(Saved entries)
-- Opening Marker --

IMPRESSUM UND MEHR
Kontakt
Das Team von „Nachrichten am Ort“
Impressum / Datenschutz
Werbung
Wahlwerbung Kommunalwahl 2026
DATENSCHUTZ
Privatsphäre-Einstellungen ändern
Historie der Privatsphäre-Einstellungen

-- Closing Marker --
-- Opening Marker --

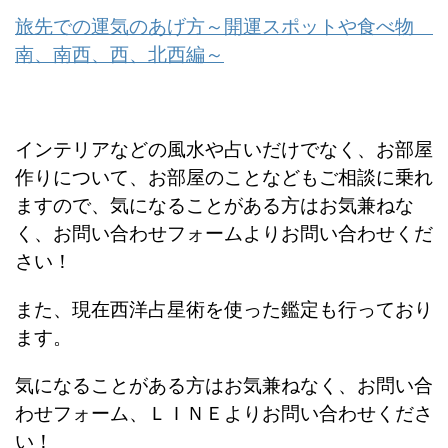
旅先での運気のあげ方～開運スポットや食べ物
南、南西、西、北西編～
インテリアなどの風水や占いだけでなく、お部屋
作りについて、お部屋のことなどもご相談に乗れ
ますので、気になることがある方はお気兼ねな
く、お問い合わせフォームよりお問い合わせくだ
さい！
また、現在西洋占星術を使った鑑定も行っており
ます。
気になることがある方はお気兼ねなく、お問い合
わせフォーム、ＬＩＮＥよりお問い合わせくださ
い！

-- Closing Marker --

Problem requirements => Could you transcribe the entries above word for word, from the line with "IMPRESSUM UND MEHR" down to the line with "Historie der Privatsphäre-Einstellungen", keeping both?

Worked solution =>
IMPRESSUM UND MEHR
Kontakt
Das Team von „Nachrichten am Ort“
Impressum / Datenschutz
Werbung
Wahlwerbung Kommunalwahl 2026
DATENSCHUTZ
Privatsphäre-Einstellungen ändern
Historie der Privatsphäre-Einstellungen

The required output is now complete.